Dwa tygodnie przed zawodami osiągał bez problemu wynik 2.06. W Kobe do zwycięstwa wystarczało 2.04. Tyle właśnie skoczył Jonathan Broom Edwards, zwycięzca tej konkurencji.
– W tym sezonie szykuję się na znacznie lepsze wyniki. Myślę o 2.10, ale jest też dobra strona dzisiejszego startu. Jestem po sportowemu wkurzony i jeszcze bardziej zmotywowany przed Paryżem- zadeklarował Maciej Lepiato.
Jego medal to już trzeci krążek dla polskiej ekipy, a upalny dzień w Kobe przyniósł również kwalifikacje do finału naszym sprinterom. Już w porannej sesji miejscem w finale cieszył się Krzysztof Ciuksza.

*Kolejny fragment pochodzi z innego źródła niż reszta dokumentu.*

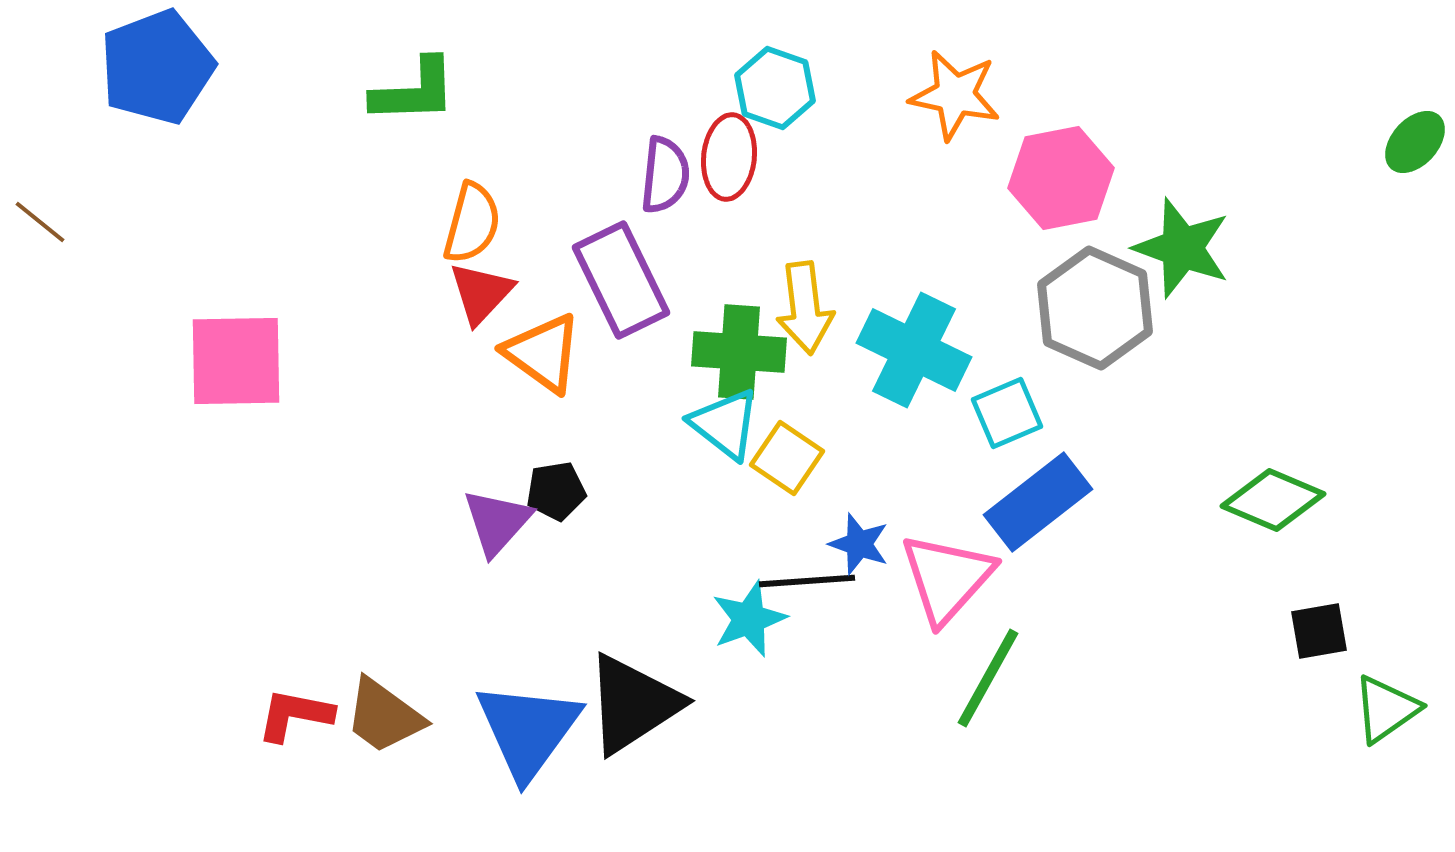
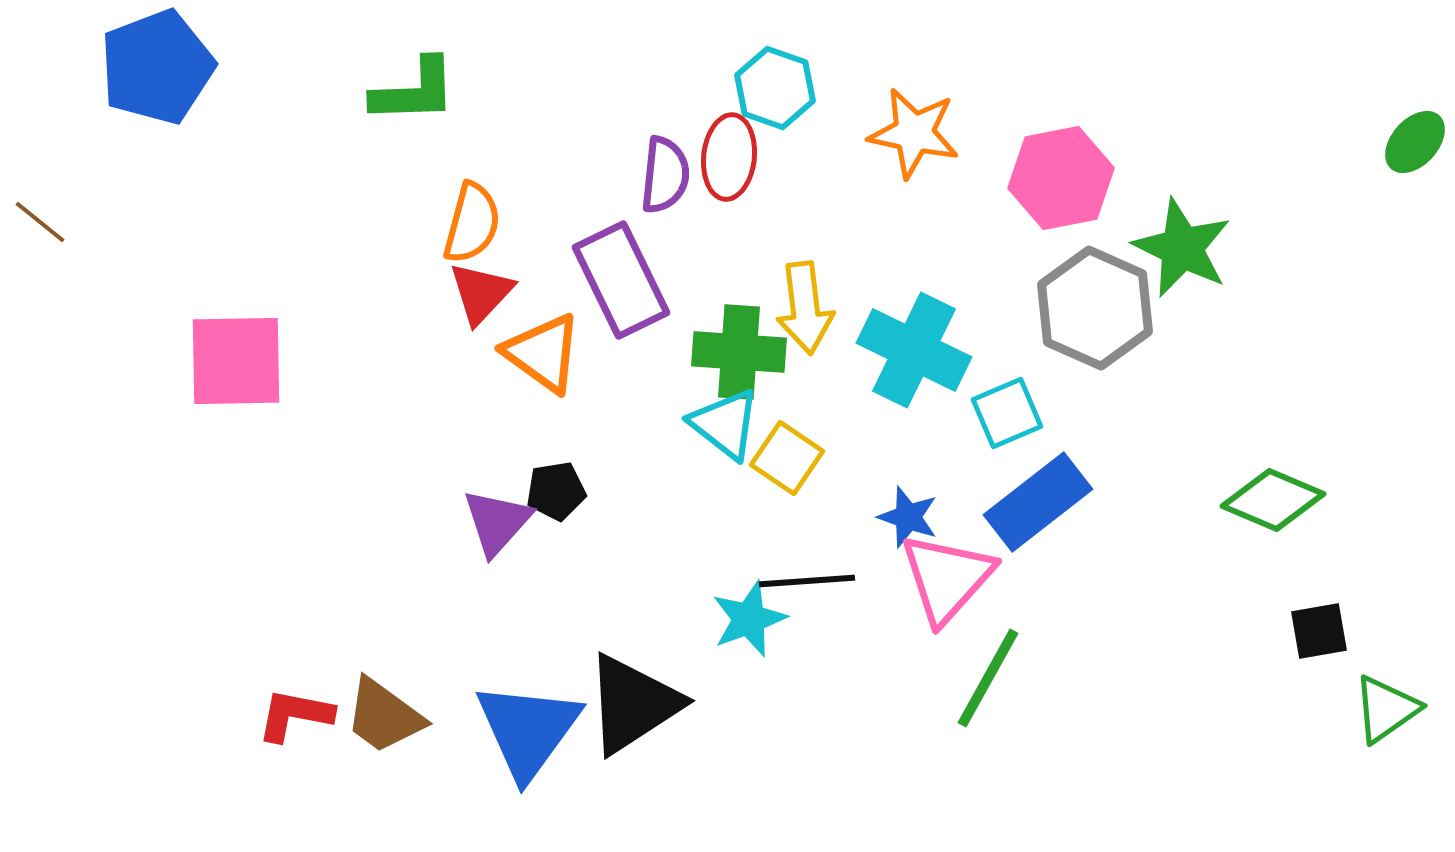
orange star: moved 41 px left, 38 px down
green star: rotated 6 degrees clockwise
blue star: moved 49 px right, 27 px up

– Lubię taką pogodę i wszystko mi się podoba– powiedział Krzysztof Ciuksza, który bieg na 100 m ukończył na trzecim miejscu. Jego celem jest przede wszystkim zrobienie minimum na paralimpiadę, ale i medal jest na liście jego celów w Japonii.
Do finału weszły również sprinterki kategorii T 35. Zarówno Ingrid Renecka, jak i Jagoda Kibil ukończyły swoje biegi kwalifikacyjne na trzecim miejscu.
– Na metę dotarłam z czasem poniżej 33 sekund. Zaraz po Chince i Irance, z którymi będę rywalizować w finale– powiedziała Ingrid Renecka, która eliminacje pokonała z zapasem sił na jutrzejszy start.